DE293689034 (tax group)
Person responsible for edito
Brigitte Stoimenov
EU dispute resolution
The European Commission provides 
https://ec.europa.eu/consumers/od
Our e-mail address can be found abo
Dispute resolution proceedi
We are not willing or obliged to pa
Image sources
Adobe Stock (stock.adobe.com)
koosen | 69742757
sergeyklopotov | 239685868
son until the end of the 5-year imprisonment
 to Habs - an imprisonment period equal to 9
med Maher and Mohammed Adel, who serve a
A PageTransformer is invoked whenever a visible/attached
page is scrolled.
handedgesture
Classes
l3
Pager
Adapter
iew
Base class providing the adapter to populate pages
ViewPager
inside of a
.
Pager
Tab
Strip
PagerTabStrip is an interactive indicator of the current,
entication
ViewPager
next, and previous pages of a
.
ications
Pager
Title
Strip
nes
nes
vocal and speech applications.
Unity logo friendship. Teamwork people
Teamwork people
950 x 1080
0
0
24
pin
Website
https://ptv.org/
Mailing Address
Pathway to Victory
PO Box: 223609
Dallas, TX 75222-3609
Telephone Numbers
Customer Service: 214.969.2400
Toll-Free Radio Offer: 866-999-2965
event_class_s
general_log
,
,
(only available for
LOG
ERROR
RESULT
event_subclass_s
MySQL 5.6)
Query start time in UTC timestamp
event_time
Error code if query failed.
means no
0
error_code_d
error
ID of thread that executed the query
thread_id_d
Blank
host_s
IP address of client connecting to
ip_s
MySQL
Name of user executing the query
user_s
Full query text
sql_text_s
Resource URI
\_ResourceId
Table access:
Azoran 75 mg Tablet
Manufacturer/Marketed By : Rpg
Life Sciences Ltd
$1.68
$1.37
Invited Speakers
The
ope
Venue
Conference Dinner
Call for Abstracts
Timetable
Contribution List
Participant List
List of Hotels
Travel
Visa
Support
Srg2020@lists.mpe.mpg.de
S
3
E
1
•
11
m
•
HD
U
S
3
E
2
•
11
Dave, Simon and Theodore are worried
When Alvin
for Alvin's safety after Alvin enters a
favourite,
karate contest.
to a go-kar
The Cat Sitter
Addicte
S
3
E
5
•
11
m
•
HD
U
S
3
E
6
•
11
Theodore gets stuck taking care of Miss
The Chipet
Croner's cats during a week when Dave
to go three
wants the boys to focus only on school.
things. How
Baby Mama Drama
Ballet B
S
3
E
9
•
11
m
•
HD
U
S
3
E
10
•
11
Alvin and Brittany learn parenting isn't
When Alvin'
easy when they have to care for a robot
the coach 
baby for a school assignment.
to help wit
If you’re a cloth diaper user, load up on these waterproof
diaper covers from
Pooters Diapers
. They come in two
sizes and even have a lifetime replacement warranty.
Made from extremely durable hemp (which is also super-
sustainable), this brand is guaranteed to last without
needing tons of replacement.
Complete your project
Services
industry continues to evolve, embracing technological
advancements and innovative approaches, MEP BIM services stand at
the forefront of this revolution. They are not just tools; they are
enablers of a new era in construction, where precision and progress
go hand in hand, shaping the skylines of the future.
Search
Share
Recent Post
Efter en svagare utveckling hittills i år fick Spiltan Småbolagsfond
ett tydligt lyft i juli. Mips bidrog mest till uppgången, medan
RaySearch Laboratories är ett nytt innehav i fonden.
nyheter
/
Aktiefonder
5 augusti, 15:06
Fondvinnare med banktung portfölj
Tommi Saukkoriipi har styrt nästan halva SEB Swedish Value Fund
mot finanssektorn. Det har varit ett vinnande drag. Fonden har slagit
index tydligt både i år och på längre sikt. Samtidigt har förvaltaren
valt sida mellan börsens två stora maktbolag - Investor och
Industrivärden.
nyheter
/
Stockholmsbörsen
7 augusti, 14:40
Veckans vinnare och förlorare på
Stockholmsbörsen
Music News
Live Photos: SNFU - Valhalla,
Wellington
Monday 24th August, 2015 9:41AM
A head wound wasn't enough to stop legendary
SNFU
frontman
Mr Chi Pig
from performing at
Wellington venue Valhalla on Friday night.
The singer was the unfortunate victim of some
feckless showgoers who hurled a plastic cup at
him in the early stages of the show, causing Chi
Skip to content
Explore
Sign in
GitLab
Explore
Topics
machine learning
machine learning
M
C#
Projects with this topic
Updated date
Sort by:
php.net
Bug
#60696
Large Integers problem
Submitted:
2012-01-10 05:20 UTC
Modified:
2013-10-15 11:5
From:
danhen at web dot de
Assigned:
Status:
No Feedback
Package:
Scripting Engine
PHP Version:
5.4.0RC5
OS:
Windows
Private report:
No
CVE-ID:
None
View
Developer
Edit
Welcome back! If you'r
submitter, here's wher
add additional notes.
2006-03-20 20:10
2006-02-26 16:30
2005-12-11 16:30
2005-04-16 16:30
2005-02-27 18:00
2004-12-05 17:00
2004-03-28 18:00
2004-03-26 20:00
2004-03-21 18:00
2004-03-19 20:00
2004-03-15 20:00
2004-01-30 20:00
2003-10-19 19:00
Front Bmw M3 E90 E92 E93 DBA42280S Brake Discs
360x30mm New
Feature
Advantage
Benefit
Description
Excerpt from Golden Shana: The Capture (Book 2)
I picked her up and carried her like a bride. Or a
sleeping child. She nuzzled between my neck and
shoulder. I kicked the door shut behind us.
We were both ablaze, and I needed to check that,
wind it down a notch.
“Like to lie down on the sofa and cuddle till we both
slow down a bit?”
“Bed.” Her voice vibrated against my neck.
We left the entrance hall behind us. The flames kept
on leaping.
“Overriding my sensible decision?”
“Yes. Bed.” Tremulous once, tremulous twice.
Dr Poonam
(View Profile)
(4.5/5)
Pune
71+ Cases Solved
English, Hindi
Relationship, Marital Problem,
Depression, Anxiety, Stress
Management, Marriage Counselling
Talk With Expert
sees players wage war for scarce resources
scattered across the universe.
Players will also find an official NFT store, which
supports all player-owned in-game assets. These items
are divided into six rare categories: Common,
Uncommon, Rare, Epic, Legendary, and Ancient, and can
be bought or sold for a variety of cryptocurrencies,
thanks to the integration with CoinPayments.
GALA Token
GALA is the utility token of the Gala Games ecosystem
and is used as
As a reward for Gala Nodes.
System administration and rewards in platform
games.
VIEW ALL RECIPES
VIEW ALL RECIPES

════════════════════

## EXERCISE REQUIREMENTS
Could you repeat every record above exactly as it appears?

## OUTPUT
DE293689034 (tax group)
Person responsible for edito
Brigitte Stoimenov
EU dispute resolution
The European Commission provides 
https://ec.europa.eu/consumers/od
Our e-mail address can be found abo
Dispute resolution proceedi
We are not willing or obliged to pa
Image sources
Adobe Stock (stock.adobe.com)
koosen | 69742757
sergeyklopotov | 239685868
son until the end of the 5-year imprisonment
 to Habs - an imprisonment period equal to 9
med Maher and Mohammed Adel, who serve a
A PageTransformer is invoked whenever a visible/attached
page is scrolled.
handedgesture
Classes
l3
Pager
Adapter
iew
Base class providing the adapter to populate pages
ViewPager
inside of a
.
Pager
Tab
Strip
PagerTabStrip is an interactive indicator of the current,
entication
ViewPager
next, and previous pages of a
.
ications
Pager
Title
Strip
nes
nes
vocal and speech applications.
Unity logo friendship. Teamwork people
Teamwork people
950 x 1080
0
0
24
pin
Website
https://ptv.org/
Mailing Address
Pathway to Victory
PO Box: 223609
Dallas, TX 75222-3609
Telephone Numbers
Customer Service: 214.969.2400
Toll-Free Radio Offer: 866-999-2965
event_class_s
general_log
,
,
(only available for
LOG
ERROR
RESULT
event_subclass_s
MySQL 5.6)
Query start time in UTC timestamp
event_time
Error code if query failed.
means no
0
error_code_d
error
ID of thread that executed the query
thread_id_d
Blank
host_s
IP address of client connecting to
ip_s
MySQL
Name of user executing the query
user_s
Full query text
sql_text_s
Resource URI
\_ResourceId
Table access:
Azoran 75 mg Tablet
Manufacturer/Marketed By : Rpg
Life Sciences Ltd
$1.68
$1.37
Invited Speakers
The
ope
Venue
Conference Dinner
Call for Abstracts
Timetable
Contribution List
Participant List
List of Hotels
Travel
Visa
Support
Srg2020@lists.mpe.mpg.de
S
3
E
1
•
11
m
•
HD
U
S
3
E
2
•
11
Dave, Simon and Theodore are worried
When Alvin
for Alvin's safety after Alvin enters a
favourite,
karate contest.
to a go-kar
The Cat Sitter
Addicte
S
3
E
5
•
11
m
•
HD
U
S
3
E
6
•
11
Theodore gets stuck taking care of Miss
The Chipet
Croner's cats during a week when Dave
to go three
wants the boys to focus only on school.
things. How
Baby Mama Drama
Ballet B
S
3
E
9
•
11
m
•
HD
U
S
3
E
10
•
11
Alvin and Brittany learn parenting isn't
When Alvin'
easy when they have to care for a robot
the coach 
baby for a school assignment.
to help wit
If you’re a cloth diaper user, load up on these waterproof
diaper covers from
Pooters Diapers
. They come in two
sizes and even have a lifetime replacement warranty.
Made from extremely durable hemp (which is also super-
sustainable), this brand is guaranteed to last without
needing tons of replacement.
Complete your project
Services
industry continues to evolve, embracing technological
advancements and innovative approaches, MEP BIM services stand at
the forefront of this revolution. They are not just tools; they are
enablers of a new era in construction, where precision and progress
go hand in hand, shaping the skylines of the future.
Search
Share
Recent Post
Efter en svagare utveckling hittills i år fick Spiltan Småbolagsfond
ett tydligt lyft i juli. Mips bidrog mest till uppgången, medan
RaySearch Laboratories är ett nytt innehav i fonden.
nyheter
/
Aktiefonder
5 augusti, 15:06
Fondvinnare med banktung portfölj
Tommi Saukkoriipi har styrt nästan halva SEB Swedish Value Fund
mot finanssektorn. Det har varit ett vinnande drag. Fonden har slagit
index tydligt både i år och på längre sikt. Samtidigt har förvaltaren
valt sida mellan börsens två stora maktbolag - Investor och
Industrivärden.
nyheter
/
Stockholmsbörsen
7 augusti, 14:40
Veckans vinnare och förlorare på
Stockholmsbörsen
Music News
Live Photos: SNFU - Valhalla,
Wellington
Monday 24th August, 2015 9:41AM
A head wound wasn't enough to stop legendary
SNFU
frontman
Mr Chi Pig
from performing at
Wellington venue Valhalla on Friday night.
The singer was the unfortunate victim of some
feckless showgoers who hurled a plastic cup at
him in the early stages of the show, causing Chi
Skip to content
Explore
Sign in
GitLab
Explore
Topics
machine learning
machine learning
M
C#
Projects with this topic
Updated date
Sort by:
php.net
Bug
#60696
Large Integers problem
Submitted:
2012-01-10 05:20 UTC
Modified:
2013-10-15 11:5
From:
danhen at web dot de
Assigned:
Status:
No Feedback
Package:
Scripting Engine
PHP Version:
5.4.0RC5
OS:
Windows
Private report:
No
CVE-ID:
None
View
Developer
Edit
Welcome back! If you'r
submitter, here's wher
add additional notes.
2006-03-20 20:10
2006-02-26 16:30
2005-12-11 16:30
2005-04-16 16:30
2005-02-27 18:00
2004-12-05 17:00
2004-03-28 18:00
2004-03-26 20:00
2004-03-21 18:00
2004-03-19 20:00
2004-03-15 20:00
2004-01-30 20:00
2003-10-19 19:00
Front Bmw M3 E90 E92 E93 DBA42280S Brake Discs
360x30mm New
Feature
Advantage
Benefit
Description
Excerpt from Golden Shana: The Capture (Book 2)
I picked her up and carried her like a bride. Or a
sleeping child. She nuzzled between my neck and
shoulder. I kicked the door shut behind us.
We were both ablaze, and I needed to check that,
wind it down a notch.
“Like to lie down on the sofa and cuddle till we both
slow down a bit?”
“Bed.” Her voice vibrated against my neck.
We left the entrance hall behind us. The flames kept
on leaping.
“Overriding my sensible decision?”
“Yes. Bed.” Tremulous once, tremulous twice.
Dr Poonam
(View Profile)
(4.5/5)
Pune
71+ Cases Solved
English, Hindi
Relationship, Marital Problem,
Depression, Anxiety, Stress
Management, Marriage Counselling
Talk With Expert
sees players wage war for scarce resources
scattered across the universe.
Players will also find an official NFT store, which
supports all player-owned in-game assets. These items
are divided into six rare categories: Common,
Uncommon, Rare, Epic, Legendary, and Ancient, and can
be bought or sold for a variety of cryptocurrencies,
thanks to the integration with CoinPayments.
GALA Token
GALA is the utility token of the Gala Games ecosystem
and is used as
As a reward for Gala Nodes.
System administration and rewards in platform
games.
VIEW ALL RECIPES
VIEW ALL RECIPES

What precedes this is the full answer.